For me, it is a very personal book. As I work as a board member with the Daily Bruin Alumni Network, where I mentor students and help set up and facilitate professional development opportunities including workshops for those currently working at the UCLA Daily Bruin, I explore, with them, ways they can make journalism more responsive to community needs while they hone their writing/reporting/critical analysis skills within the context of helping to shape the future within an industry that has been facing massive change for more than a decade. As I’ve read and absorbed much of what architect/architectural theorist Christopher Alender wrote about what brings buildings, neighborhoods, and communities to life, I’ve had the opportunity to be involved in making small-scale changes with large-scale impacts through projects such as the Hidden Garden Steps public art and gardens project here in San Francisco’s Sunset District; reading Block’s exploration, in Activating the Common Good, of Alexander’s work, provides all of us with a particularly concise overview of what we might learn and apply into our own communities by paying a bit more attention to how architecture fosters (or hinders) the development of a sense of community. As I spend time with colleagues who are deeply immersed in a variety of religious organizations, I stand in awe of the community-building and social-change aspects of their efforts. And as I work occasionally with individuals and neighborhood groups who will put years of effort into something as simple as creating and placing public benches throughout neighborhoods to provide settings where people can meet, sit, chat, and dream about visions for their communities without having to pay to gain a seat in a public setting like a coffee shop or local diner, I’m reminded that sometimes fostering the common good begins with something as simple as creating accessible, welcoming places to meet.

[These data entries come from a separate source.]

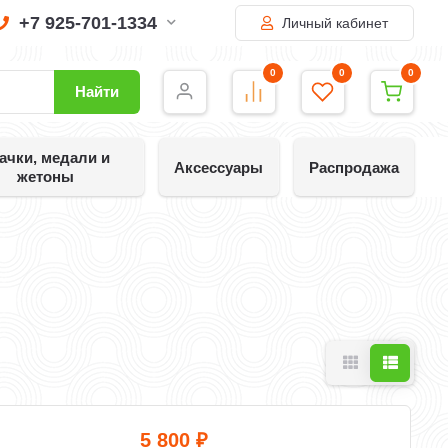
+7 925-701-1334
Личный кабинет
0
0
0
Найти
ачки, медали и
Аксессуары
Распродажа
жетоны
5 800
₽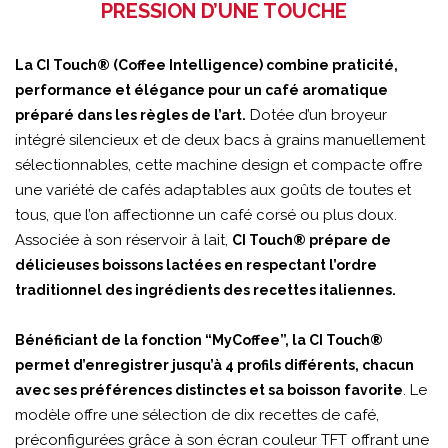
PRESSION D’UNE TOUCHE
La CI Touch® (Coffee Intelligence) combine praticité,
performance et élégance pour un café aromatique
Dotée d’un broyeur
préparé dans les règles de l’art.
intégré silencieux et de deux bacs à grains manuellement
sélectionnables, cette machine design et compacte offre
une variété de cafés adaptables aux goûts de toutes et
tous, que l’on affectionne un café corsé ou plus doux.
Associée à son réservoir à lait,
CI Touch® prépare de
délicieuses boissons lactées en respectant l’ordre
traditionnel des ingrédients des recettes italiennes.
Bénéficiant de la fonction “MyCoffee”, la CI Touch®
permet d’enregistrer jusqu’à 4 profils différents, chacun
. Le
avec ses préférences distinctes et sa boisson favorite
modèle offre une sélection de dix recettes de café,
préconfigurées grâce à son écran couleur TFT offrant une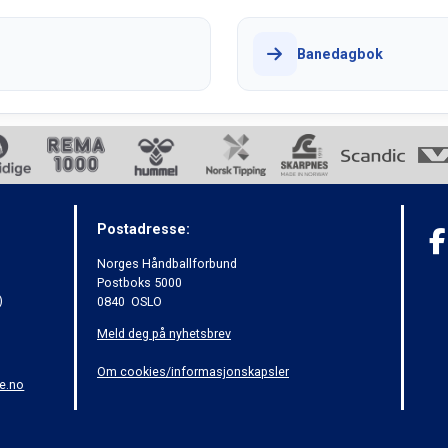
Banedagbok
Postadresse:
Norges Håndballforbund
Postboks 5000
)
0840 OSLO
Meld deg på nyhetsbrev
Om cookies/informasjonskapsler
e.no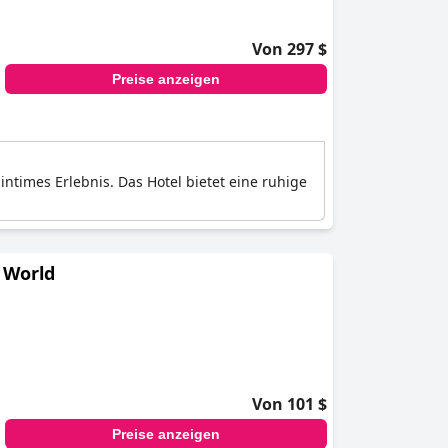
Von 297 $
Preise anzeigen
intimes Erlebnis. Das Hotel bietet eine ruhige
e World
Von 101 $
Preise anzeigen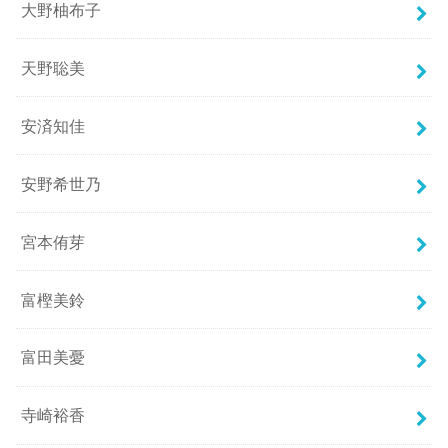
大野柚布子
天野聡美
安済知佳
安野希世乃
宮本侑芽
富樫美鈴
富田美憂
寺崎裕香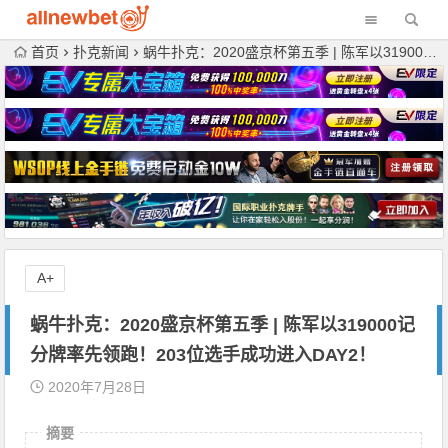
首页
扑克新闻
蜗牛扑克：2020盛京杯第五季 | 陈军以319000记分牌率先领跑！203位选手成功进入DAY2！
A+
蜗牛扑克：2020盛京杯第五季 | 陈军以319000记
分牌率先领跑！203位选手成功进入DAY2！
2020年7月28日
摘要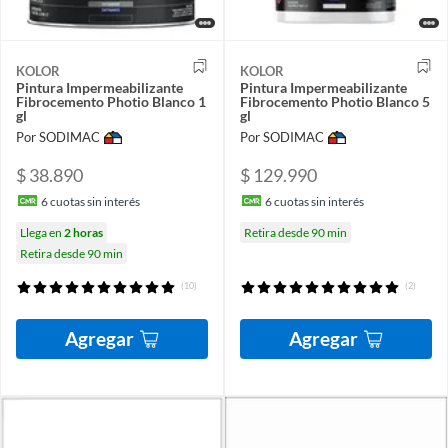
KOLOR
KOLOR
Pintura Impermeabilizante
Pintura Impermeabilizante
Fibrocemento Photio Blanco 1
Fibrocemento Photio Blanco 5
gl
gl
Por SODIMAC
Por SODIMAC
$ 38.890
$ 129.990
6
cuotas sin interés
6
cuotas sin interés
Llega en
2 horas
Retira desde 90 min
Retira desde 90 min
(10)
(2)
Agregar
Agregar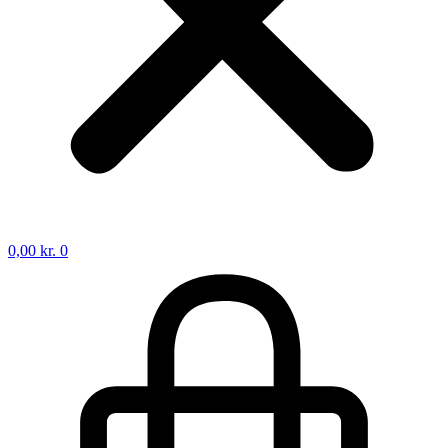
0,00
kr.
0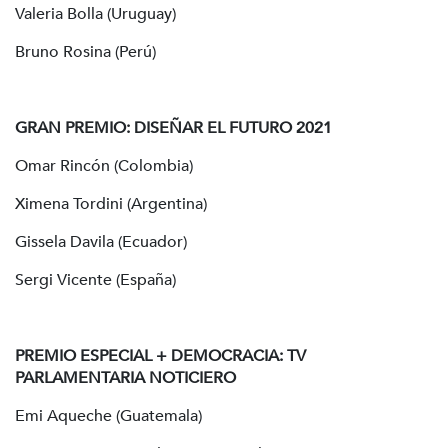
Valeria Bolla (Uruguay)
Bruno Rosina (Perú)
GRAN PREMIO: DISEÑAR EL FUTURO 2021
Omar Rincón (Colombia)
Ximena Tordini (Argentina)
Gissela Davila (Ecuador)
Sergi Vicente (España)
PREMIO ESPECIAL + DEMOCRACIA: TV
PARLAMENTARIA NOTICIERO
Emi Aqueche (Guatemala)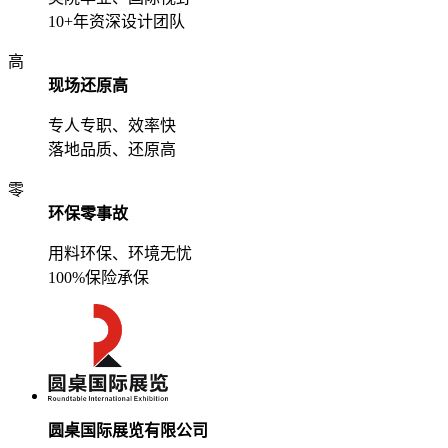
10+年资深设计团队
高
现场还原高
专人专职、效率快
落地品质、还原高
零
环保零事故
用料环保、环境无忧
100%保险承保
圆桌国际展览有限公司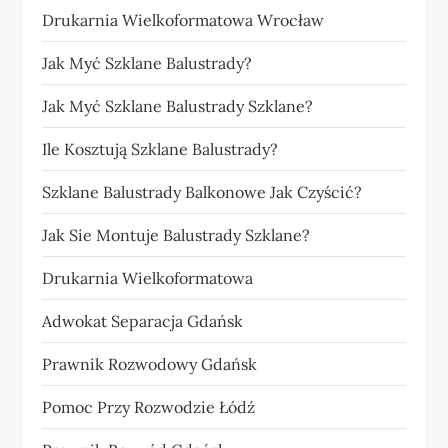
Drukarnia Wielkoformatowa Wrocław
Jak Myć Szklane Balustrady?
Jak Myć Szklane Balustrady Szklane?
Ile Kosztują Szklane Balustrady?
Szklane Balustrady Balkonowe Jak Czyścić?
Jak Sie Montuje Balustrady Szklane?
Drukarnia Wielkoformatowa
Adwokat Separacja Gdańsk
Prawnik Rozwodowy Gdańsk
Pomoc Przy Rozwodzie Łódź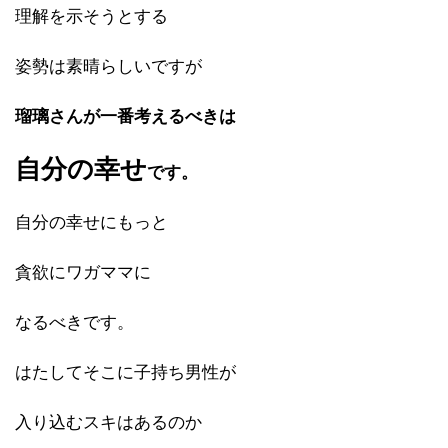
理解を示そうとする
姿勢は素晴らしいですが
瑠璃さんが一番考えるべきは
自分の幸せ
です。
自分の幸せにもっと
貪欲にワガママに
なるべきです。
はたしてそこに子持ち男性が
入り込むスキはあるのか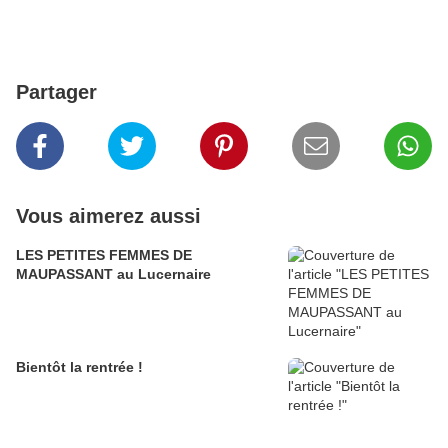
Partager
Vous aimerez aussi
LES PETITES FEMMES DE
MAUPASSANT au Lucernaire
Bientôt la rentrée !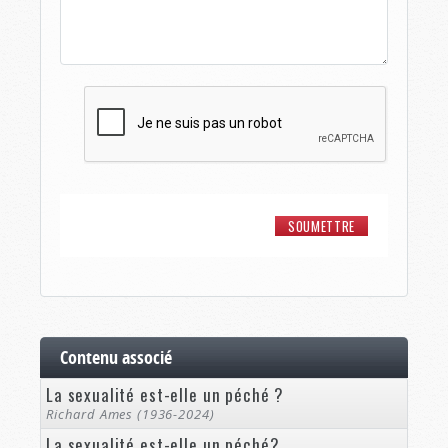
Contenu associé
La sexualité est-elle un péché ?
Richard Ames (1936-2024)
La sexualité est-elle un péché?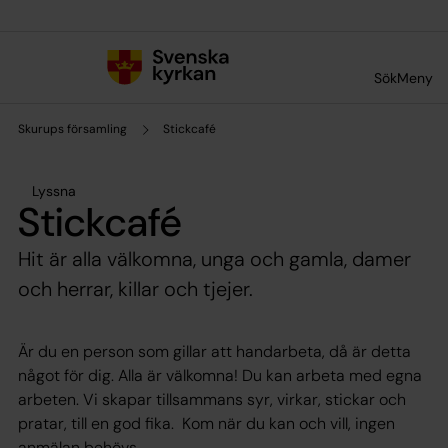
Till innehållet
Till undermeny
Sök
Meny
Skurups församling
Stickcafé
Lyssna
Stickcafé
Hit är alla välkomna, unga och gamla, damer
och herrar, killar och tjejer.
Är du en person som gillar att handarbeta, då är detta
något för dig. Alla är välkomna! Du kan arbeta med egna
arbeten. Vi skapar tillsammans syr, virkar, stickar och
pratar, till en god fika. Kom när du kan och vill, ingen
anmälan behövs.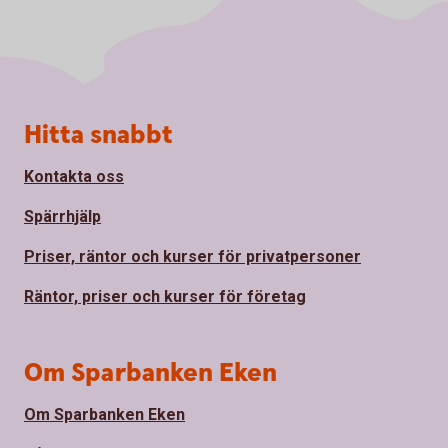
Sidfot
Hitta snabbt
Kontakta oss
Spärrhjälp
Priser, räntor och kurser för privatpersoner
Räntor, priser och kurser för företag
Om Sparbanken Eken
Om Sparbanken Eken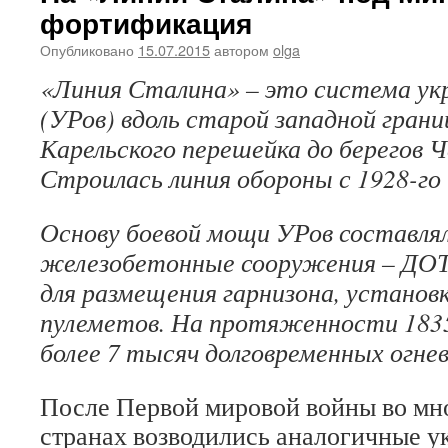
фортификация
Опубликовано
15.07.2015
автором
olga
«Линия Сталина» – это система ук
(УРов) вдоль старой западной гра
Карельского перешейка до берегов Ч
Строилась линия обороны с 1928-го и
Основу боевой мощи УРов составля
железобетонные сооружения – ДОТ
для размещения гарнизона, установк
пулеметов. На протяженности 1835
более 7 тысяч долговременных огне
После Первой мировой войны во мн
странах возводились аналогичные у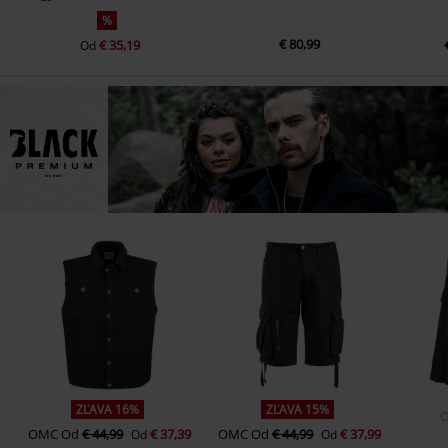
%
€ 80,99
€ 35,19
Od
ZĽAVA 16%
ZĽAVA 15%
OMC
Od
€ 44,99
€ 37,39
OMC
Od
€ 44,99
€ 37,99
Od
Od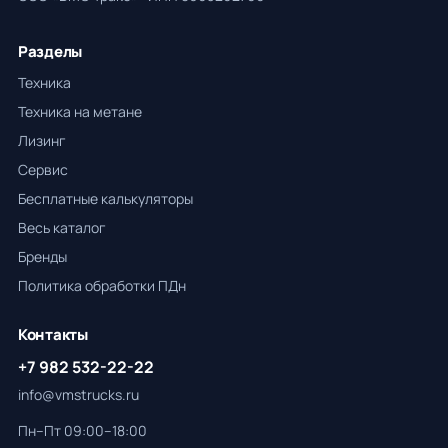
Разделы
Техника
Техника на метане
Лизинг
Сервис
Бесплатные калькуляторы
Весь каталог
Бренды
Политика обработки ПДн
Контакты
+7 982 532-22-22
info@vmstrucks.ru
Пн–Пт 09:00–18:00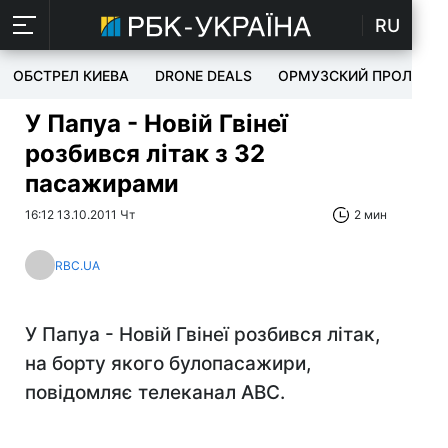
RU
ОБСТРЕЛ КИЕВА
DRONE DEALS
ОРМУЗСКИЙ ПРОЛИВ
У Папуа - Новій Гвінеї
розбився літак з 32
пасажирами
16:12 13.10.2011 Чт
2 мин
RBC.UA
У Папуа - Новій Гвінеї розбився літак,
на борту якого булопасажири,
повідомляє телеканал ABC.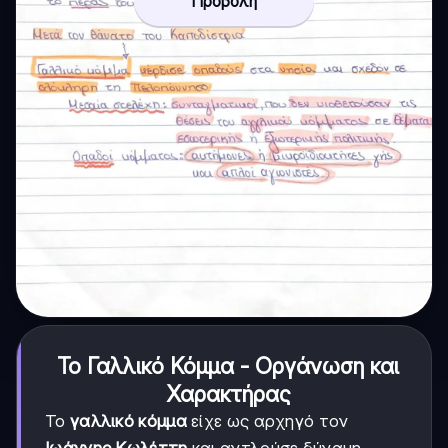
Προβολή
Το Γαλλικό Κόμμα - Οργάνωση και
Χαρακτήρας
Το
γαλλικό κόμμα
είχε ως αρχηγό τον
Ιωάννης Κωλέττη
και αντλούσε δύναμη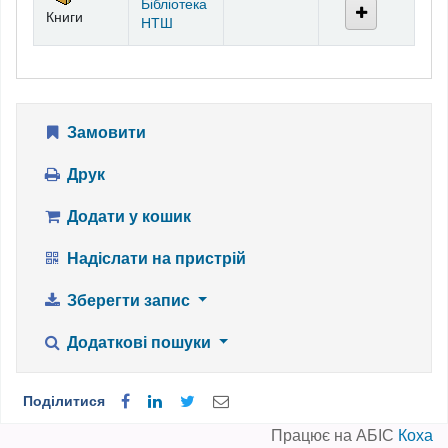
Бібліотека
Книги
НТШ
Замовити
Друк
Додати у кошик
Надіслати на пристрій
Зберегти запис
Додаткові пошуки
Поділитися
Працює на АБІС
Коха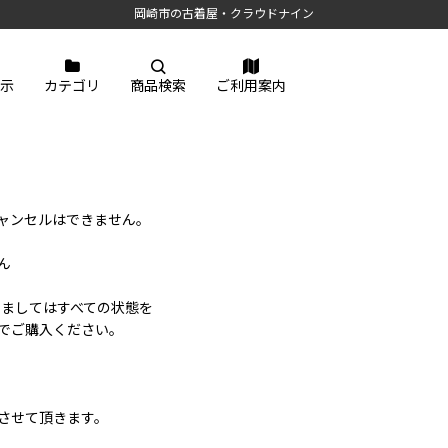
岡崎市の古着屋・クラウドナイン
示
カテゴリ
商品検索
ご利用案内
ャンセルはできません。
ん
きましてはすべての状態を
でご購入ください。
させて頂きます。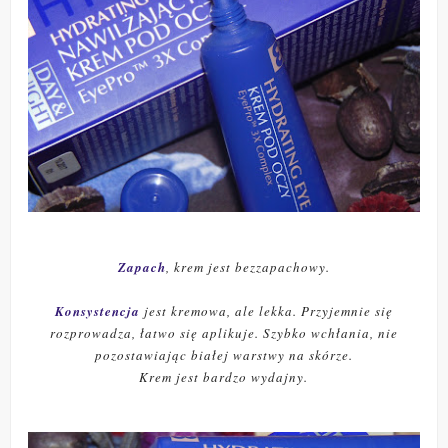
Zapach
, krem jest bezzapachowy.
Konsystencja
jest kremowa, ale lekka. Przyjemnie się
rozprowadza, łatwo się aplikuje. Szybko wchłania, nie
pozostawiając białej warstwy na skórze.
Krem jest bardzo wydajny.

“Organizing our culture around the common good requires us to be willing to turn strangers into neighbors, and it is already occurring. All around us,” Block reminds us in Activating the Common Good. It is up to us, he adds, “to imagine that we can experience, in our own place, within reach, the capacity to produce our own well-being. And give this our fullest attention.”
I think again about the opening words I wrote in this piece—about the tremendous sense of outrage mixed with disgust over the assertion of an academic who told students that the concept of the common good was justifiably dead and no longer worth pursuing in public service settings. I think about the people Block describes in Activating the Common Good. I think about the students I have mentored who are taking positive steps to help create the world of our dreams. I feel overwhelmed, in the best of all ways, by the hope that I continue to see and feel in spite of all the discouraging news and stories that surround us. And I hope that you will read Block’s work, look around your own community, and find a way to take a simple step that connects you to a commitment to foster the common good at any level possible to nurture our abundant communities.
N.B.: This is the seventeenth in an ongoing series of posts on the theme of giving thanks.